My name is Juliette Wileman (0875), and this is my A2 Media Studies Coursework blog. I am working in Group 3 along with Audrey King Lassman (0397), Brandon Poonwasie (0660), and Chrystal Li (0470).
To navigate around my blog, use the labels on the left side, below the Labels heading.
Thank you!


Album Art Digipack

Album Art Digipack

Music Video

Sunday, 21 December 2014

1) In What Ways Do Your Media Products Use, Develop Or Challenge Forms And Conventions Of Real Media Products?

In our music video, we used many conventions of indie-pop music videos. Our video is a combination of narrative and performance:
performance - filmed performance, which can be singing, dancing, instrumental or concert clips
narrative - a visual story that is easy to follow, through a series of narrative moments that work together to create the meaning
We drew influence from a number of music videos, but particularly Awkward by San Cisco and Love Is On The Radio by McFly. 
We drew a large amount of inspiration from Goodwin's theory about music videos, but we also broke some of these conventions:

"music videos demonstrate genre characteristics" - Whilst our genre of indie-pop tends to break conventions in music videos, there is still the convention that the music videos are different and unique, as this is what the audiences expect from indie music videos. We wanted to conform to the genre convention of having the band performing and playing their instruments, meaning their more authentic image is conveyed, which is conventional of indie and indie-pop artists, such as San Cisco and McFly shown below.

For our band shots, we decided to conform to the convention of having the band members performing - however, we also broke the convention of having mostly male bands, as we have two female band members. We also have a diverse band in terms of race, which also breaks the convention of predominantly white band members - whilst we do have two white members, we also have a Chinese and an Indo-Caribbean member.

Our band performing and playing their instruments, creating the 'authentic' band image.
We followed the conventions of music videos by portraying the artist identity, influenced by Richard Dyer's theory on star identity. We were inspired by similar artists of the indie genre, in particular McFly and San Cisco. We drew the slightly vintage look for the girls from San Cisco band member Scarlett Stevens: (please scroll on the Padlet to see all the references made)
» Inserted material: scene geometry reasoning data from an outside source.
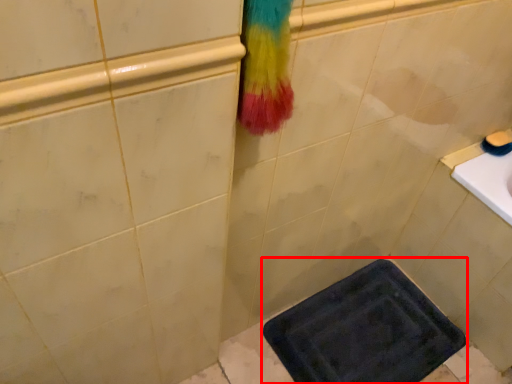 Question: From the image's perspective, where is bath mat (annotated by the red box) located in relation to soap in the image?

Choices:
 (A) above
 (B) below

Answer: (B) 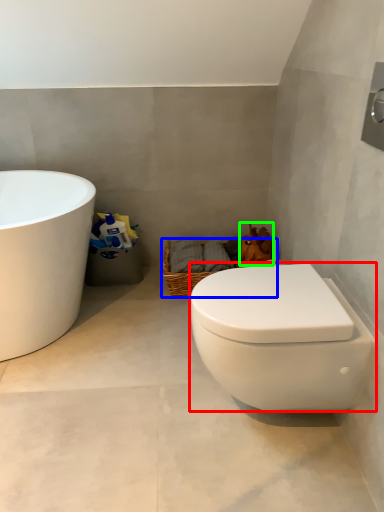 Question: Based on their relative distances, which object is farther from toilet (highlighted by a red box)? Choose from basket (highlighted by a blue box) and animal (highlighted by a green box).

Choices:
 (A) basket
 (B) animal

Answer: (B) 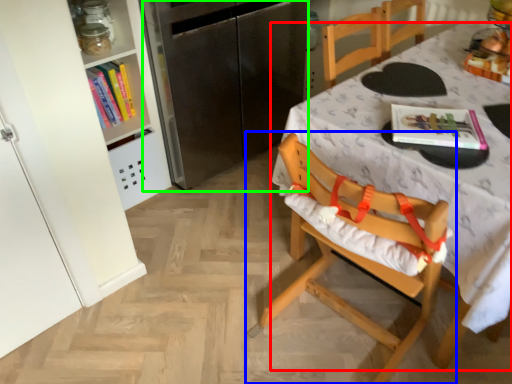 Question: Which is farther away from table (highlighted by a red box)? chair (highlighted by a blue box) or appliance (highlighted by a green box)?

Choices:
 (A) chair
 (B) appliance

Answer: (B) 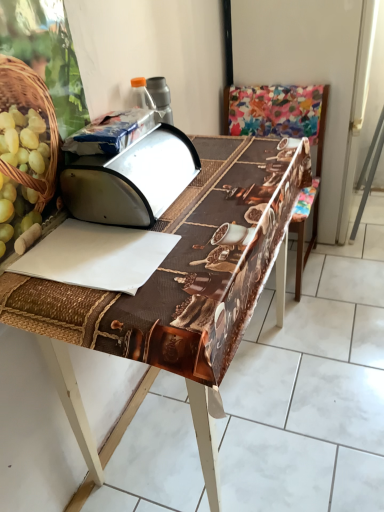 Question: Can you confirm if blue plastic bag at upper center, which is the 1th wrapping paper in top-to-bottom order, is positioned to the left of multicolored fabric chair at center?

Choices:
 (A) yes
 (B) no

Answer: (A)

Question: From the image's perspective, does blue plastic bag at upper center, which is the 1th wrapping paper in top-to-bottom order, appear lower than multicolored fabric chair at center?

Choices:
 (A) yes
 (B) no

Answer: (B)

Question: From the image's perspective, does blue plastic bag at upper center, positioned as the 2th wrapping paper in bottom-to-top order, appear higher than multicolored fabric chair at center?

Choices:
 (A) no
 (B) yes

Answer: (B)

Question: Is multicolored fabric chair at center a part of blue plastic bag at upper center, positioned as the 2th wrapping paper in bottom-to-top order?

Choices:
 (A) yes
 (B) no

Answer: (B)

Question: Is blue plastic bag at upper center, which is the 1th wrapping paper in top-to-bottom order, smaller than multicolored fabric chair at center?

Choices:
 (A) yes
 (B) no

Answer: (A)

Question: From the image's perspective, is brown woven table at center located above or below white paper at center, the first wrapping paper in the bottom-to-top sequence?

Choices:
 (A) below
 (B) above

Answer: (A)

Question: Based on their sizes in the image, would you say brown woven table at center is bigger or smaller than white paper at center, the first wrapping paper in the bottom-to-top sequence?

Choices:
 (A) big
 (B) small

Answer: (A)

Question: Is brown woven table at center wider or thinner than white paper at center, the first wrapping paper in the bottom-to-top sequence?

Choices:
 (A) thin
 (B) wide

Answer: (B)

Question: Is brown woven table at center in front of or behind white paper at center, which ranks as the second wrapping paper in top-to-bottom order, in the image?

Choices:
 (A) behind
 (B) front

Answer: (B)

Question: Is metallic silver breadbox at center in front of or behind white paper at center, which ranks as the second wrapping paper in top-to-bottom order, in the image?

Choices:
 (A) front
 (B) behind

Answer: (B)

Question: Considering the positions of metallic silver breadbox at center and white paper at center, the first wrapping paper in the bottom-to-top sequence, in the image, is metallic silver breadbox at center wider or thinner than white paper at center, the first wrapping paper in the bottom-to-top sequence,?

Choices:
 (A) thin
 (B) wide

Answer: (A)

Question: From a real-world perspective, is metallic silver breadbox at center above or below white paper at center, which ranks as the second wrapping paper in top-to-bottom order?

Choices:
 (A) below
 (B) above

Answer: (B)

Question: From their relative heights in the image, would you say metallic silver breadbox at center is taller or shorter than white paper at center, the first wrapping paper in the bottom-to-top sequence?

Choices:
 (A) tall
 (B) short

Answer: (A)

Question: Is brown woven table at center in front of or behind blue plastic bag at upper center, which is the 1th wrapping paper in top-to-bottom order, in the image?

Choices:
 (A) front
 (B) behind

Answer: (A)

Question: Would you say brown woven table at center is inside or outside blue plastic bag at upper center, which is the 1th wrapping paper in top-to-bottom order?

Choices:
 (A) outside
 (B) inside

Answer: (A) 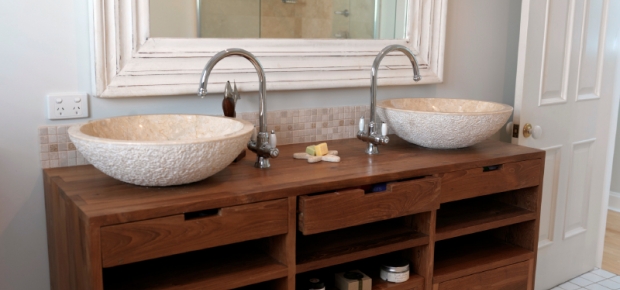 Find the location of a particular element. The height and width of the screenshot is (290, 620). light beige frame is located at coordinates (307, 65), (111, 23), (428, 17). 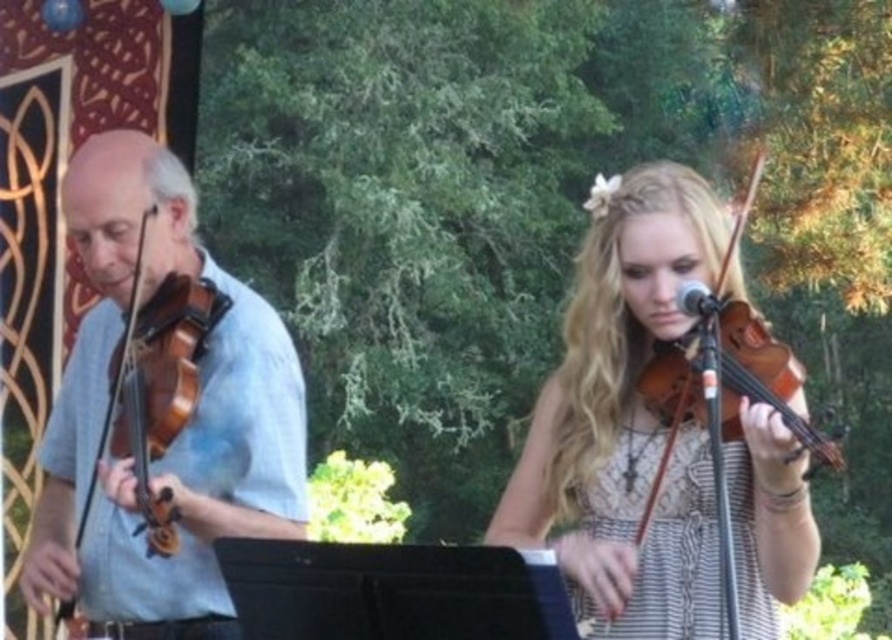 Question: Where is matte brown violin at center located in relation to matte brown violin at left in the image?

Choices:
 (A) above
 (B) below

Answer: (B)

Question: Which point appears farthest from the camera in this image?

Choices:
 (A) (591, 560)
 (B) (89, 376)

Answer: (B)

Question: Does matte brown violin at center appear over matte brown violin at left?

Choices:
 (A) yes
 (B) no

Answer: (B)

Question: Does matte brown violin at center appear on the left side of matte brown violin at left?

Choices:
 (A) yes
 (B) no

Answer: (B)

Question: Which point appears closest to the camera in this image?

Choices:
 (A) (581, 333)
 (B) (122, 493)

Answer: (B) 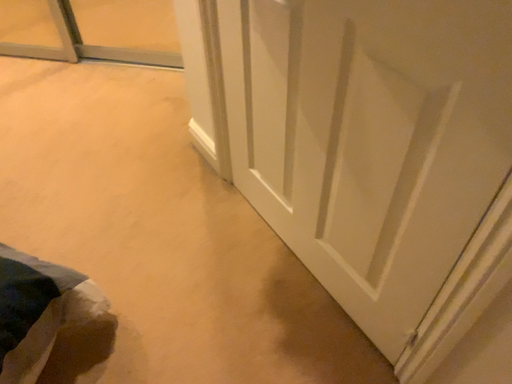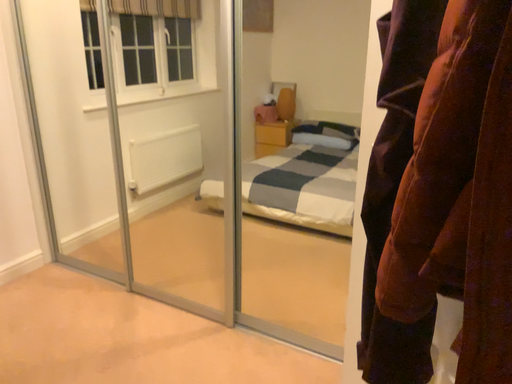 Question: Which way did the camera rotate in the video?

Choices:
 (A) rotated left
 (B) rotated right

Answer: (A) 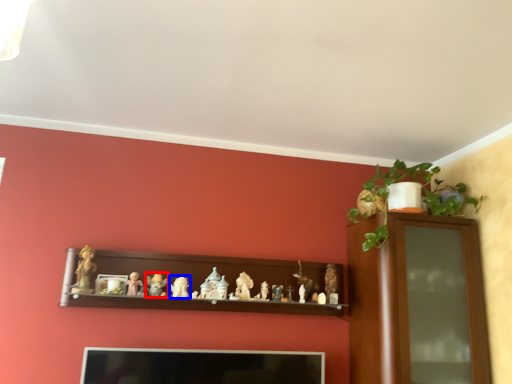 Question: Which object appears closest to the camera in this image, toy (highlighted by a red box) or toy (highlighted by a blue box)?

Choices:
 (A) toy
 (B) toy

Answer: (A) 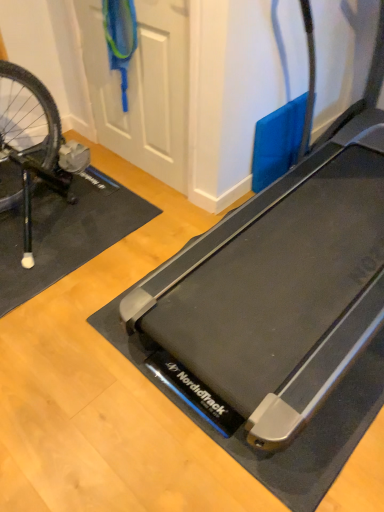 Question: Is black rubber yoga mat at left located outside white matte door at upper center?

Choices:
 (A) no
 (B) yes

Answer: (B)

Question: From a real-world perspective, is black rubber yoga mat at left positioned under white matte door at upper center based on gravity?

Choices:
 (A) no
 (B) yes

Answer: (B)

Question: Is white matte door at upper center completely or partially inside black rubber yoga mat at left?

Choices:
 (A) no
 (B) yes

Answer: (A)

Question: Can you confirm if black rubber yoga mat at left is taller than white matte door at upper center?

Choices:
 (A) yes
 (B) no

Answer: (B)

Question: From the image's perspective, is black rubber yoga mat at left on white matte door at upper center?

Choices:
 (A) yes
 (B) no

Answer: (B)

Question: Looking at the image, does white matte door at upper center seem bigger or smaller compared to black rubber treadmill at center?

Choices:
 (A) small
 (B) big

Answer: (A)

Question: Considering the positions of point (109, 93) and point (241, 309), is point (109, 93) closer or farther from the camera than point (241, 309)?

Choices:
 (A) closer
 (B) farther

Answer: (B)

Question: In the image, is white matte door at upper center on the left side or the right side of black rubber treadmill at center?

Choices:
 (A) right
 (B) left

Answer: (B)

Question: Is white matte door at upper center in front of or behind black rubber treadmill at center in the image?

Choices:
 (A) front
 (B) behind

Answer: (B)

Question: From the image's perspective, is black rubber yoga mat at left positioned above or below white matte door at upper center?

Choices:
 (A) below
 (B) above

Answer: (A)

Question: From a real-world perspective, is black rubber yoga mat at left positioned above or below white matte door at upper center?

Choices:
 (A) above
 (B) below

Answer: (B)

Question: Relative to white matte door at upper center, is black rubber yoga mat at left in front or behind?

Choices:
 (A) front
 (B) behind

Answer: (B)

Question: Would you say black rubber yoga mat at left is inside or outside white matte door at upper center?

Choices:
 (A) inside
 (B) outside

Answer: (B)

Question: From the image's perspective, is black rubber treadmill at center located above or below black rubber yoga mat at left?

Choices:
 (A) above
 (B) below

Answer: (A)

Question: In terms of width, does black rubber treadmill at center look wider or thinner when compared to black rubber yoga mat at left?

Choices:
 (A) thin
 (B) wide

Answer: (B) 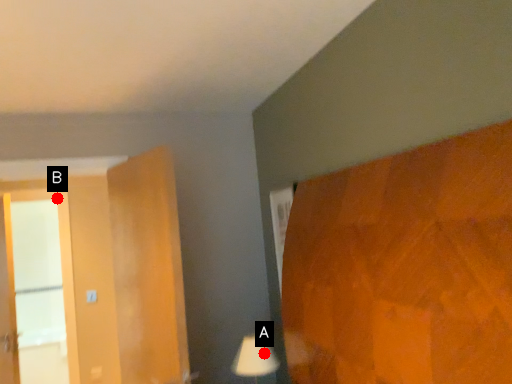 Question: Two points are circled on the image, labeled by A and B beside each circle. Which point is closer to the camera taking this photo?

Choices:
 (A) A is closer
 (B) B is closer

Answer: (A) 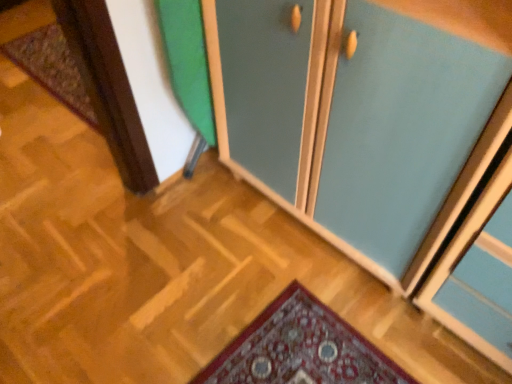 Where is `vacant space situated on the left part of teal matte cabinet at center`? The height and width of the screenshot is (384, 512). vacant space situated on the left part of teal matte cabinet at center is located at coordinates (188, 259). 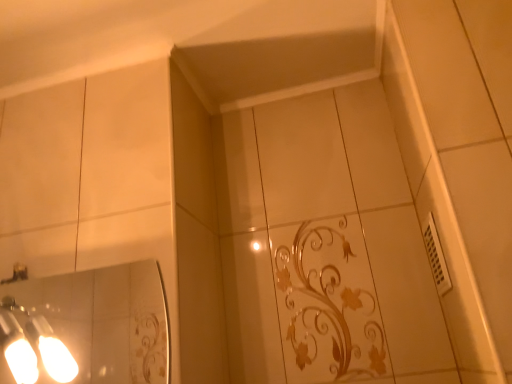 Describe the element at coordinates (436, 256) in the screenshot. The height and width of the screenshot is (384, 512). I see `white plastic vent at right` at that location.

Identify the location of white plastic vent at right. The width and height of the screenshot is (512, 384). (436, 256).

Describe the element at coordinates (31, 346) in the screenshot. I see `matte silver light fixture at left` at that location.

Where is `matte silver light fixture at left`? matte silver light fixture at left is located at coordinates (31, 346).

I want to click on white plastic vent at right, so click(x=436, y=256).

Considering the relative positions of white plastic vent at right and matte silver light fixture at left in the image provided, is white plastic vent at right to the left or to the right of matte silver light fixture at left?

From the image, it's evident that white plastic vent at right is to the right of matte silver light fixture at left.

Which object is further away from the camera taking this photo, white plastic vent at right or matte silver light fixture at left?

white plastic vent at right is more distant.

Which point is more forward, (x=435, y=227) or (x=53, y=359)?

The point (x=435, y=227) is more forward.

From the image's perspective, between white plastic vent at right and matte silver light fixture at left, who is located below?

From the image's view, matte silver light fixture at left is below.

From a real-world perspective, is white plastic vent at right on top of matte silver light fixture at left?

Correct, in the physical world, white plastic vent at right is higher than matte silver light fixture at left.

Can you confirm if white plastic vent at right is wider than matte silver light fixture at left?

No.

Can you confirm if white plastic vent at right is taller than matte silver light fixture at left?

No, white plastic vent at right is not taller than matte silver light fixture at left.

Does white plastic vent at right have a larger size compared to matte silver light fixture at left?

No, white plastic vent at right is not bigger than matte silver light fixture at left.

Is matte silver light fixture at left inside white plastic vent at right?

No.

Is white plastic vent at right positioned far away from matte silver light fixture at left?

No.

Is white plastic vent at right aimed at matte silver light fixture at left?

Yes, white plastic vent at right is oriented towards matte silver light fixture at left.

Can you tell me how much white plastic vent at right and matte silver light fixture at left differ in facing direction?

The angle between the facing direction of white plastic vent at right and the facing direction of matte silver light fixture at left is 88.4 degrees.

Looking at this image, how much distance is there between white plastic vent at right and matte silver light fixture at left?

white plastic vent at right and matte silver light fixture at left are 33.91 inches apart.

The height and width of the screenshot is (384, 512). Find the location of `electric outlet above the matte silver light fixture at left (from a real-world perspective)`. electric outlet above the matte silver light fixture at left (from a real-world perspective) is located at coordinates (436, 256).

Looking at this image, is matte silver light fixture at left to the left of white plastic vent at right from the viewer's perspective?

Yes.

Considering the positions of objects matte silver light fixture at left and white plastic vent at right in the image provided, who is behind, matte silver light fixture at left or white plastic vent at right?

Positioned behind is white plastic vent at right.

Is point (32, 365) more distant than point (432, 271)?

No.

From the image's perspective, would you say matte silver light fixture at left is shown under white plastic vent at right?

Indeed, from the image's perspective, matte silver light fixture at left is shown beneath white plastic vent at right.

From the picture: From a real-world perspective, who is located lower, matte silver light fixture at left or white plastic vent at right?

From a 3D spatial view, matte silver light fixture at left is below.

Is matte silver light fixture at left wider or thinner than white plastic vent at right?

Considering their sizes, matte silver light fixture at left looks broader than white plastic vent at right.

Who is taller, matte silver light fixture at left or white plastic vent at right?

With more height is matte silver light fixture at left.

Between matte silver light fixture at left and white plastic vent at right, which one has smaller size?

white plastic vent at right is smaller.

Would you say matte silver light fixture at left is outside white plastic vent at right?

Absolutely, matte silver light fixture at left is external to white plastic vent at right.

Is matte silver light fixture at left placed right next to white plastic vent at right?

matte silver light fixture at left is not next to white plastic vent at right, and they're not touching.

Is matte silver light fixture at left oriented towards white plastic vent at right?

No, matte silver light fixture at left is not turned towards white plastic vent at right.

How different are the orientations of matte silver light fixture at left and white plastic vent at right in degrees?

88.4 degrees.

At what (x,y) coordinates should I click in order to perform the action: click on electric outlet above the matte silver light fixture at left (from a real-world perspective). Please return your answer as a coordinate pair (x, y). Image resolution: width=512 pixels, height=384 pixels. Looking at the image, I should click on (436, 256).

You are a GUI agent. You are given a task and a screenshot of the screen. Output one action in this format:
    pyautogui.click(x=<x>, y=<y>)
    Task: Click on the electric outlet located behind the matte silver light fixture at left
    
    Given the screenshot: What is the action you would take?
    [436, 256]

Where is `electric outlet above the matte silver light fixture at left (from the image's perspective)`? The width and height of the screenshot is (512, 384). electric outlet above the matte silver light fixture at left (from the image's perspective) is located at coordinates (436, 256).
We felt that by dressing our female band members in this way, we were able to convey their identities; cool, 'hipster' and clean cut. We wanted to construct this clean cut image in order to package the band as role models for the female members of our audience, who may copy this image and lifestyle that is portrayed by the band members; for example, the female band members could start a fashion trend of wearing vintage clothing.

Brandon and Jacob's costumes compared to Dougie Poynter

For the male band members, we drew inspiration from Dougie Poynter from McFly, who also has a 'hipster', cool style - for example, his baggy jumpers and skinny jeans, or unbuttoned shirts over a white t-shirt highlight how he is laid back and cool, which is associated with indie artists. The costumes we chose for Brandon and Jacob also connote the 'hipster', indie style in the same way - their costumes are more laid back, as they are wearing skinny jeans, and t-shirts or baggy jumpers like Dougie Poynter. We made sure that the male members were also clean cut so as to make sure they were also role models for the male members of our audience.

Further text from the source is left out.